SUPPLIED RECORDS.
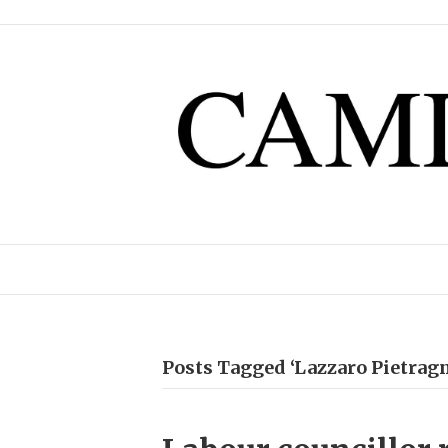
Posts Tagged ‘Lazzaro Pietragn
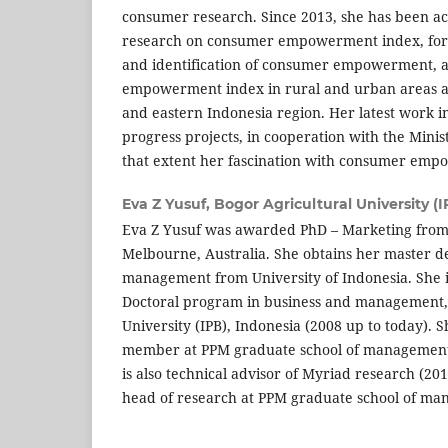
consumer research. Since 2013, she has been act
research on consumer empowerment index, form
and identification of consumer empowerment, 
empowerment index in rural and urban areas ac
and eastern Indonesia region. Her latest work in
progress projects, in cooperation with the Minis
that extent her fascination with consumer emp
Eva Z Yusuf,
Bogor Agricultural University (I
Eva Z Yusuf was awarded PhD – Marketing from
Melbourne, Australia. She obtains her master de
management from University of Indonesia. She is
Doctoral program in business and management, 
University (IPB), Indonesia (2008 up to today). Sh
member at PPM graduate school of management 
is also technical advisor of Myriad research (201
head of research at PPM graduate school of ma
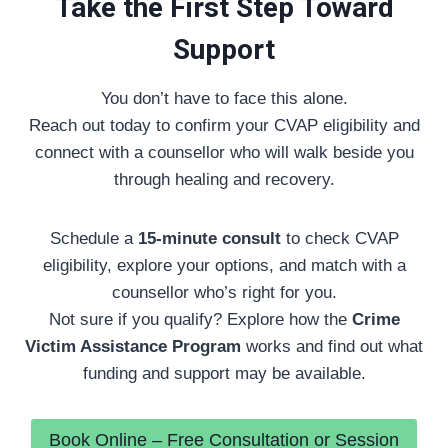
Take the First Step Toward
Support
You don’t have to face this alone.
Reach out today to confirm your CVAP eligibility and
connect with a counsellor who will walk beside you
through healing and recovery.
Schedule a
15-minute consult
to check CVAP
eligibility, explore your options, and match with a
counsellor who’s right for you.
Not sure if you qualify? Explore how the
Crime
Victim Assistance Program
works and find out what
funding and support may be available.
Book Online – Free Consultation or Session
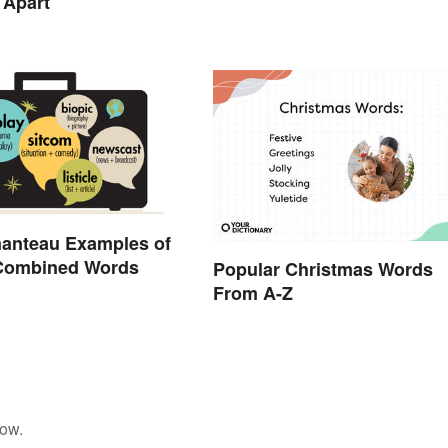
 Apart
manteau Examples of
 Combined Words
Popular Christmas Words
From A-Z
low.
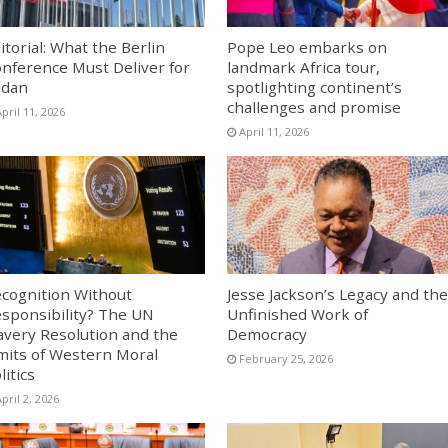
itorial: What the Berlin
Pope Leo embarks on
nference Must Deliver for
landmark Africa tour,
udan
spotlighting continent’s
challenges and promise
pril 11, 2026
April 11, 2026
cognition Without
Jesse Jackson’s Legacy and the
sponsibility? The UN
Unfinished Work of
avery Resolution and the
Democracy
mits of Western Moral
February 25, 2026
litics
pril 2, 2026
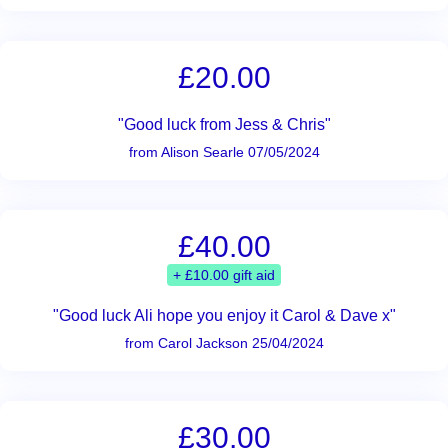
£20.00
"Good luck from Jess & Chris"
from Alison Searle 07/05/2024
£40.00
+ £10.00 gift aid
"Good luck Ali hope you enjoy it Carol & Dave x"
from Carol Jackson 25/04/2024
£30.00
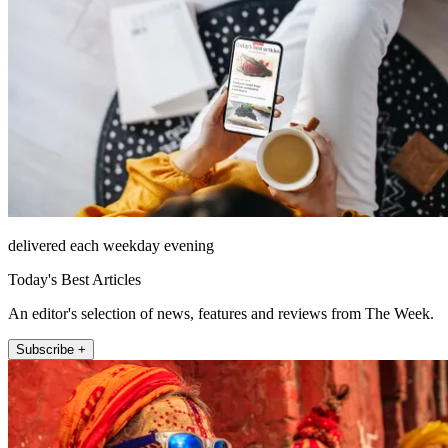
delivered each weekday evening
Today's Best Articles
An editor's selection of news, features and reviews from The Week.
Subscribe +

TASK. Transcribe all data precisely. Pictures are not copied.

ANSWER TO THIS TASK.
Posts Tagged ‘Lazzaro Pietragn
consumer research. Since 2013, she has been act
research on consumer empowerment index, form
and identification of consumer empowerment, 
empowerment index in rural and urban areas ac
and eastern Indonesia region. Her latest work in
progress projects, in cooperation with the Minis
that extent her fascination with consumer emp
Eva Z Yusuf,
Bogor Agricultural University (I
Eva Z Yusuf was awarded PhD – Marketing from
Melbourne, Australia. She obtains her master de
management from University of Indonesia. She is
Doctoral program in business and management, 
University (IPB), Indonesia (2008 up to today). Sh
member at PPM graduate school of management 
is also technical advisor of Myriad research (201
head of research at PPM graduate school of ma
Take the First Step Toward
Support
You don’t have to face this alone.
Reach out today to confirm your CVAP eligibility and
connect with a counsellor who will walk beside you
through healing and recovery.
Schedule a
15-minute consult
to check CVAP
eligibility, explore your options, and match with a
counsellor who’s right for you.
Not sure if you qualify? Explore how the
Crime
Victim Assistance Program
works and find out what
funding and support may be available.
Book Online – Free Consultation or Session
 Apart
manteau Examples of
 Combined Words
Popular Christmas Words
From A-Z
low.
itorial: What the Berlin
Pope Leo embarks on
nference Must Deliver for
landmark Africa tour,
udan
spotlighting continent’s
challenges and promise
pril 11, 2026
April 11, 2026
cognition Without
Jesse Jackson’s Legacy and the
sponsibility? The UN
Unfinished Work of
avery Resolution and the
Democracy
mits of Western Moral
February 25, 2026
litics
pril 2, 2026
£20.00
"Good luck from Jess & Chris"
from Alison Searle 07/05/2024
£40.00
+ £10.00 gift aid
"Good luck Ali hope you enjoy it Carol & Dave x"
from Carol Jackson 25/04/2024
£30.00
delivered each weekday evening
Today's Best Articles
An editor's selection of news, features and reviews from The Week.
Subscribe +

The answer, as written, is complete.